3. Expression of the antigens in dendritic cells, maturation and co culture with T-cells.
To ensure that the vaccine works as expected it is necessary to assess the immune response that it can stimulate. The vaccine should first, reach the dendritic cells, trigger the recruitment of the dendritic cell population, and instigate its proper uptake. Then the delivery system should ensure the correct maturation of the dendritic cells, for subsequent presentation of the antigen on the MHC I complex. Finally, the dendritic cells should be able to activate the T cells. In order to validate the immune activation scheme, we aim to culture dendritic cells in-vitro and present them with the intended antigen using the encapsulin-based vaccine, for characterization of dendritic cell response. Furthermore, co-culture of dendritic cells and T cells can explore the full potential of our approach to target the tumor, through exploring T-cell response.
4. Detection of Relapse
Tumor cells release fragments of their DNA in the blood as circulating tumour DNA (ctDNA) when they undergo certain processes, for example during the death of tumour cells. These ctDNA fragments carry specific information of the tumour cell which makes them a highly valuable biomarker that can enable us to track the response of the cancer to therapies, as well as aiding the prediction of cancer metastasis and recurrence. Another advantage that ctDNA as a biomarker holds is that it is minimally invasive and will allow monitoring of the tumour after treatment (for example after surgery or vaccine therapy) without the need of invasive biopsies.

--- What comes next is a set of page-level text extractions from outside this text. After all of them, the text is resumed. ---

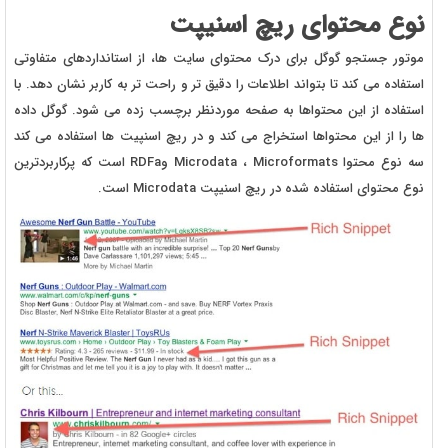
نوع محتوای ریچ اسنیپت
موتور جستجو گوگل برای درک محتوای سایت ها، از استانداردهای متفاوتی
استفاده می کند تا بتواند اطلاعات را دقیق تر و راحت تر به کاربر نشان دهد. با
استفاده از این محتواها به صفحه موردنظر برچسب زده می شود. گوگل داده
ها را از این محتواها استخراج می کند و در ریچ اسنپیت ها استفاده می کند
سه نوع محتوا Microdata ، Microformats وRDFa است که پرکاربردترین
نوع محتوای استفاده شده در ریچ اسنیپت Microdata است.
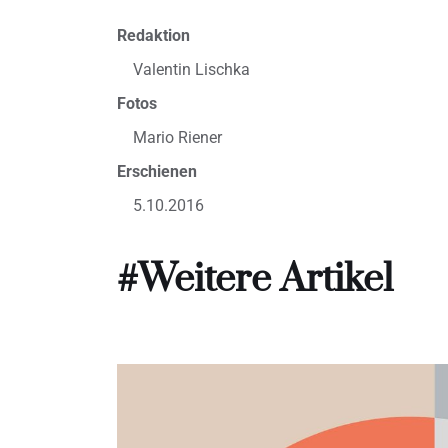
Redaktion
Valentin Lischka
Fotos
Mario Riener
Erschienen
5.10.2016
#Weitere Artikel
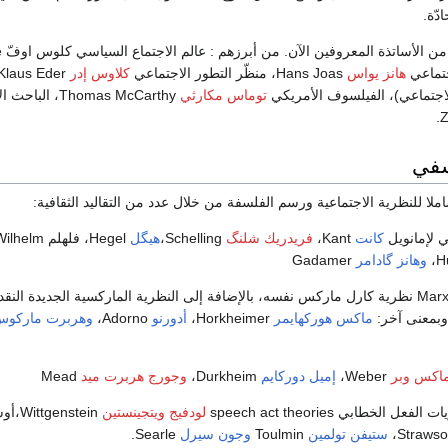
دّة.
أساتذة المعروفين الآن. من أبرزهم : عالم الاجتماع السياسي كلوس اوفّ Claus Offe، الفيلسوف الاجتماعي
هانز يواس
Hans Joas، منظّر التطور الاجتماعي
كلاوس إدر
Klaus Eder، الفيلسوف الاجتماعي
لاجتماعي)، الفيلسوف الأمريكي
توماس مكارثي
Thomas McCarthy، الباحث الاجتماعي
سفي
لا للنظرية الاجتماعية ورسم الفلسفة من خلال عدد من التقاليد الثقافية:
ي لإمانويل
كانت
Kant،
فريدريك شلنگ
Schelling،
هيگل
Hegel، فلهلم Wilhelm،
وهانز گادامر
Gadamer
التقاليد الماركسية Marxian نظرية كارل ماركس نفسه، بالإضافة إلى النظرية الماركسية الجديدة النق
بمعنى آخر:
ماكس هوركهايمر
Horkheimer،
أدورنو
Adorno،
وهربرت ماركو
ماكس وبر
Weber،
إميل دوركايم
Durkheim،
وجورج هربرت ميد
Mead
الخطابي speech act theories
لودفيج ويتجينستين
tgenstein
ستيفن تولمين
Toulmin
وجون سيرل
Searle.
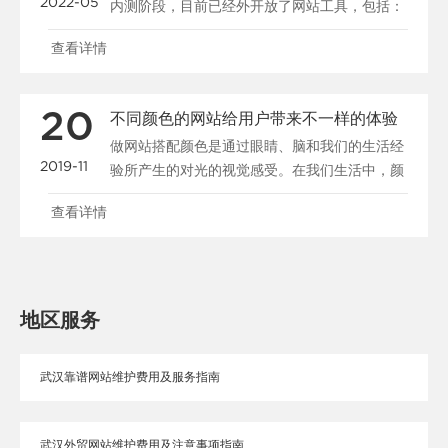
2022-05
内测阶段，目前已经外开放了网站工具，包括：
站点管理、......
查看详情
20
不同颜色的网站给用户带来不一样的体验
做网站搭配颜色是通过眼睛、脑和我们的生活经
2019-11
验所产生的对光的视觉感受。在我们生活中，颜
色和人的情绪是密......
查看详情
地区服务
武汉靠谱网站维护费用及服务指南
武汉外贸网站维护费用及注意事项指南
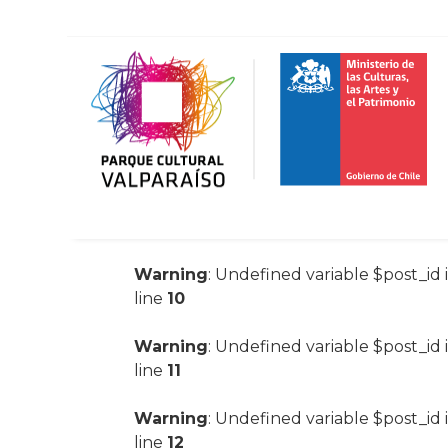
Warning
: Undefined variable $post_id 
line
10
Warning
: Undefined variable $post_id 
line
11
Warning
: Undefined variable $post_id 
line
12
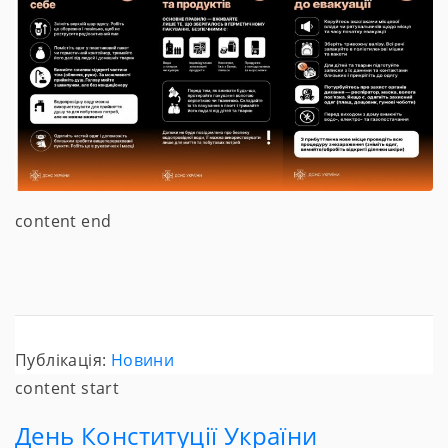
content end
Публікація:
Новини
content start
День Конституції України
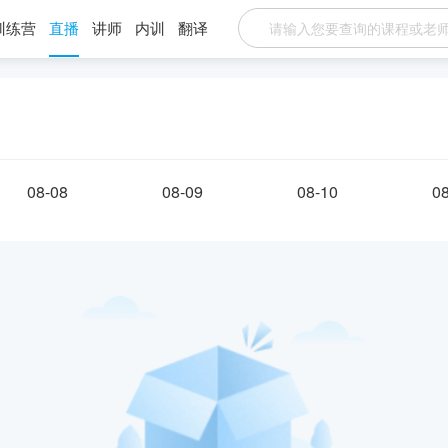
训练营
直播
讲师
内训
翻译
08-08
08-09
08-10
0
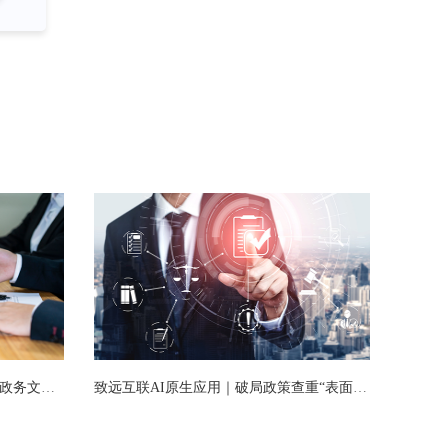
致远互联AI原生应用｜一站式打通政务文稿生产链路，常务会议纪要智能体全新发布
致远互联AI原生应用｜破局政策查重“表面比对”痛点 政策查重智能体全新上线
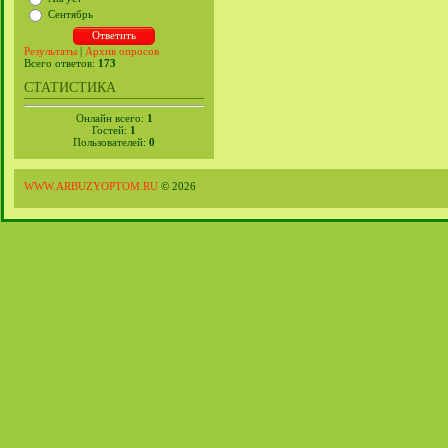
Сентябрь
Результаты
|
Архив опросов
Всего ответов:
173
СТАТИСТИКА
Онлайн всего:
1
Гостей:
1
Пользователей:
0
WWW.ARBUZYOPTOM.RU
© 2026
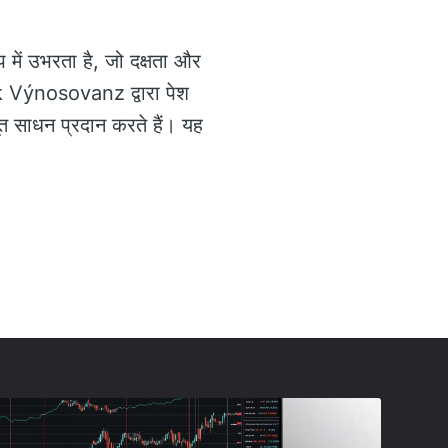
 में उभरता है, जो दक्षता और
sk Výnosovanz द्वारा पेश
त साधन प्रदान करते हैं। यह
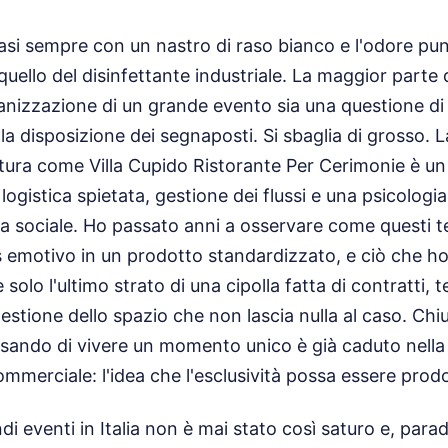
quasi sempre con un nastro di raso bianco e l'odore pun
quello del disinfettante industriale. La maggior parte 
anizzazione di un grande evento sia una questione di e
lla disposizione dei segnaposti. Si sbaglia di grosso. La
uttura come Villa Cupido Ristorante Per Cerimonie è 
 logistica spietata, gestione dei flussi e una psicolog
ia sociale. Ho passato anni a osservare come questi tem
s emotivo in un prodotto standardizzato, e ciò che ho
 solo l'ultimo strato di una cipolla fatta di contratti, 
gestione dello spazio che non lascia nulla al caso. Chi
nsando di vivere un momento unico è già caduto nella
mmerciale: l'idea che l'esclusività possa essere prodo
di eventi in Italia non è mai stato così saturo e, par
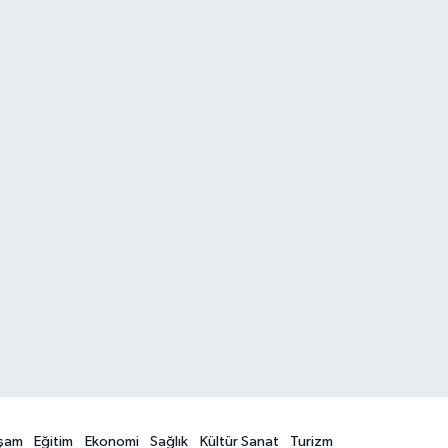
şam
Eğitim
Ekonomi
Sağlık
Kültür Sanat
Turizm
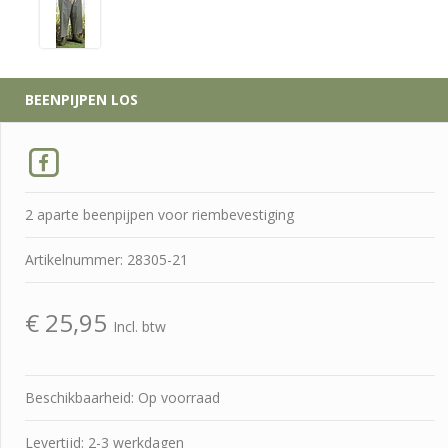
BEENPIJPEN LOS
2 aparte beenpijpen voor riembevestiging
Artikelnummer: 28305-21
€
25,95
Incl. btw
Beschikbaarheid: Op voorraad
Levertijd: 2-3 werkdagen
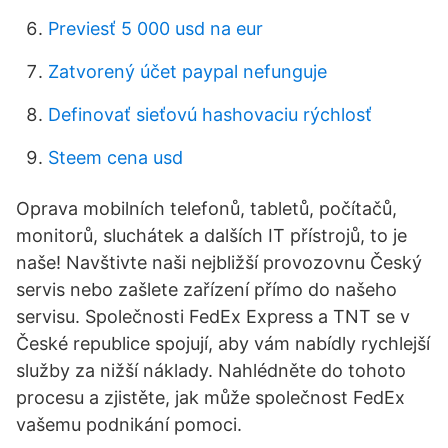
Previesť 5 000 usd na eur
Zatvorený účet paypal nefunguje
Definovať sieťovú hashovaciu rýchlosť
Steem cena usd
Oprava mobilních telefonů, tabletů, počítačů,
monitorů, sluchátek a dalších IT přístrojů, to je
naše! Navštivte naši nejbližší provozovnu Český
servis nebo zašlete zařízení přímo do našeho
servisu. Společnosti FedEx Express a TNT se v
České republice spojují, aby vám nabídly rychlejší
služby za nižší náklady. Nahlédněte do tohoto
procesu a zjistěte, jak může společnost FedEx
vašemu podnikání pomoci.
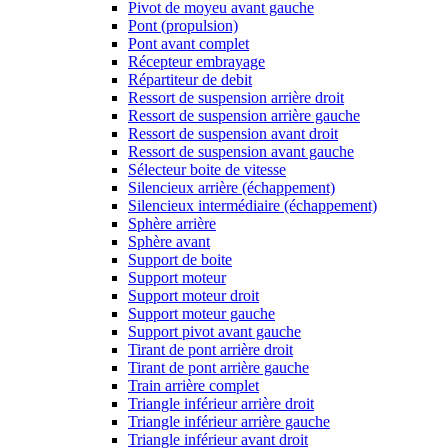
Pivot de moyeu avant gauche
Pont (propulsion)
Pont avant complet
Récepteur embrayage
Répartiteur de debit
Ressort de suspension arrière droit
Ressort de suspension arrière gauche
Ressort de suspension avant droit
Ressort de suspension avant gauche
Sélecteur boite de vitesse
Silencieux arrière (échappement)
Silencieux intermédiaire (échappement)
Sphère arrière
Sphère avant
Support de boite
Support moteur
Support moteur droit
Support moteur gauche
Support pivot avant gauche
Tirant de pont arrière droit
Tirant de pont arrière gauche
Train arrière complet
Triangle inférieur arrière droit
Triangle inférieur arrière gauche
Triangle inférieur avant droit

We aim to investigate the use of ctDNA as a biomarker for gene specific and personalized mutations as well as personalized chromosomal rearrangements that are detected by applying bioinformatic pipelines that we will test using digital PCR (dPCR) and deep-sequencing based methods, such as droplet dPCR and Cancer Personalized Profiling by Deep Sequencing (CAPP-Seq). We also will investigate the possibility of coupling the use of ctDNA as a biomarker with other potential biomarkers such as microRNA.